▶ _What you are asked to do_:
Skip the pictures and restate, word for word, the lines from the one containing "Mask left lung" to the end of the data below.

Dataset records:
◇ ◇ ◇
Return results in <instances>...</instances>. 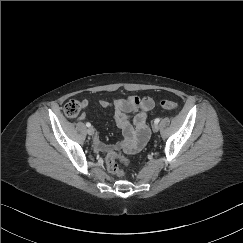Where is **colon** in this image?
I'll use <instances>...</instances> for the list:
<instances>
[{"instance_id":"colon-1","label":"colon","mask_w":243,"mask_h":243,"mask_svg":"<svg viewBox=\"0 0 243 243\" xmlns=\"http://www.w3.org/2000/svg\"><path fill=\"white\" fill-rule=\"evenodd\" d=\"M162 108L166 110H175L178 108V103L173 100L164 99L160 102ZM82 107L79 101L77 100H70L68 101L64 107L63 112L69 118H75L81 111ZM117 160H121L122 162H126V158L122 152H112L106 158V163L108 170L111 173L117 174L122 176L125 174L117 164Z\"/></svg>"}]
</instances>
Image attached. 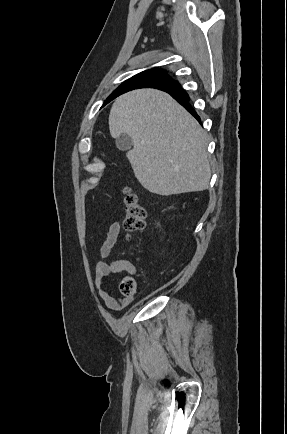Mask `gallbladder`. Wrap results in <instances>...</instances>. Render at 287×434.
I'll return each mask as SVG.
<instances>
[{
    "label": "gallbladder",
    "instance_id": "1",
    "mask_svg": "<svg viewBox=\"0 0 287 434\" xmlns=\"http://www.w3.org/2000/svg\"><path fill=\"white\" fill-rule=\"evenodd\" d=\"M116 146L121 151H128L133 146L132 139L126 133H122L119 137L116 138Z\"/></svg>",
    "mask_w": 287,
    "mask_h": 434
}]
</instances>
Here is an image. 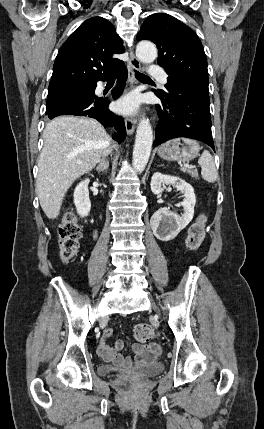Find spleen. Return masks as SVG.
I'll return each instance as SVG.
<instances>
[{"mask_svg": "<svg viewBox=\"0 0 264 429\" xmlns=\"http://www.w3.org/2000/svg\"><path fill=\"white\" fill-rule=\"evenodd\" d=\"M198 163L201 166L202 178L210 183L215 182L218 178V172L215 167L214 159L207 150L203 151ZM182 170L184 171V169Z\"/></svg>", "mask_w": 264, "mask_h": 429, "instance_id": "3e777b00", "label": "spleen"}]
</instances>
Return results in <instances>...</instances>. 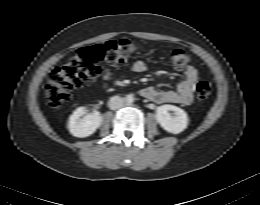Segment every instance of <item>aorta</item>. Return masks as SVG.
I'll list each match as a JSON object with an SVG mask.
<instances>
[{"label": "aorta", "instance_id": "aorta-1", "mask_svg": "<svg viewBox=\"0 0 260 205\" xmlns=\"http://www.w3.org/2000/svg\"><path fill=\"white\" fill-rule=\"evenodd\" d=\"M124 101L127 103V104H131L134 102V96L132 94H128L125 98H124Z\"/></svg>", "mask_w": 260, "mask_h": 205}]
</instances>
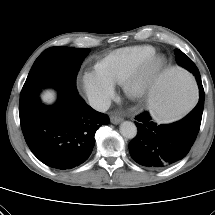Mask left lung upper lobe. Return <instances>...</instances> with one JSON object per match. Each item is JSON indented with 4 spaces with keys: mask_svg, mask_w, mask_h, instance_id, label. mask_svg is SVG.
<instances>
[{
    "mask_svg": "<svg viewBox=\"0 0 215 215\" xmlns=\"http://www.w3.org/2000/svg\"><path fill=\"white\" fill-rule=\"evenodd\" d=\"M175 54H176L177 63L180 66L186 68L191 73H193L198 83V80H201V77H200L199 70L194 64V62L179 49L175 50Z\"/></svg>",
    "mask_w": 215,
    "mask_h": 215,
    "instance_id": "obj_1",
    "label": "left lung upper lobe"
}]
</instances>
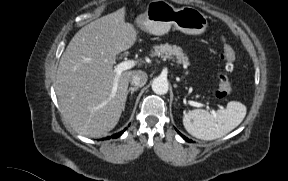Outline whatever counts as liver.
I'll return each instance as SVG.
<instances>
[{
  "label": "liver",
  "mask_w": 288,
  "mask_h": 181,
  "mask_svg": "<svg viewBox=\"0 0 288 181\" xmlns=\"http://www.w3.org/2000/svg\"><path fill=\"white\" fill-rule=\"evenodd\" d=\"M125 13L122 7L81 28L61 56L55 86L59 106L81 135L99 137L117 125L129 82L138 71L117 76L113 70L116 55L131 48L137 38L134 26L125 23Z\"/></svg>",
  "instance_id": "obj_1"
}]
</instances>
◇ ◇ ◇
▶ _Response to this exercise_:
Mask left lung upper lobe. Return <instances>...</instances> with one JSON object per match. Each item is JSON indented with 4 spaces with keys: mask_svg, mask_w, mask_h, instance_id, label. mask_svg is SVG.
<instances>
[{
    "mask_svg": "<svg viewBox=\"0 0 215 215\" xmlns=\"http://www.w3.org/2000/svg\"><path fill=\"white\" fill-rule=\"evenodd\" d=\"M175 54H176L177 63L180 66L186 68L191 73H193L198 83V80H201V77H200L199 70L194 64V62L179 49L175 50Z\"/></svg>",
    "mask_w": 215,
    "mask_h": 215,
    "instance_id": "obj_1",
    "label": "left lung upper lobe"
}]
</instances>
Outline whatever counts as liver.
I'll return each instance as SVG.
<instances>
[{
  "label": "liver",
  "mask_w": 288,
  "mask_h": 181,
  "mask_svg": "<svg viewBox=\"0 0 288 181\" xmlns=\"http://www.w3.org/2000/svg\"><path fill=\"white\" fill-rule=\"evenodd\" d=\"M125 13L122 7L81 28L61 56L55 86L59 106L81 135L99 137L117 125L129 82L138 71L117 76L113 70L116 55L131 48L137 38L134 26L125 23Z\"/></svg>",
  "instance_id": "obj_1"
}]
</instances>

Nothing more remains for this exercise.